Directions: The required output is the line that contains "È l’accumulo di trigliceridi nel feg" through the last line of the data, retyped verbatim and with nothing added.

Supplied information:

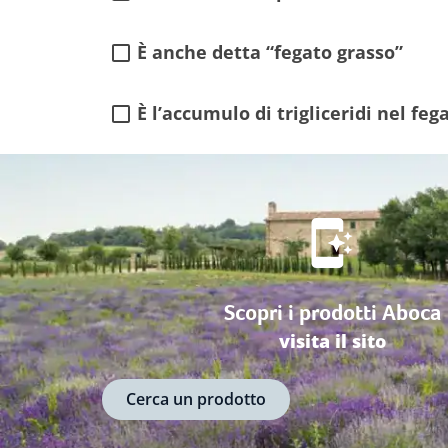
È anche detta “fegato grasso”
È l’accumulo di trigliceridi nel feg
Scopri i prodotti Aboca
visita il sito
Cerca un prodotto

Problem solution:
È l’accumulo di trigliceridi nel feg
Scopri i prodotti Aboca
visita il sito
Cerca un prodotto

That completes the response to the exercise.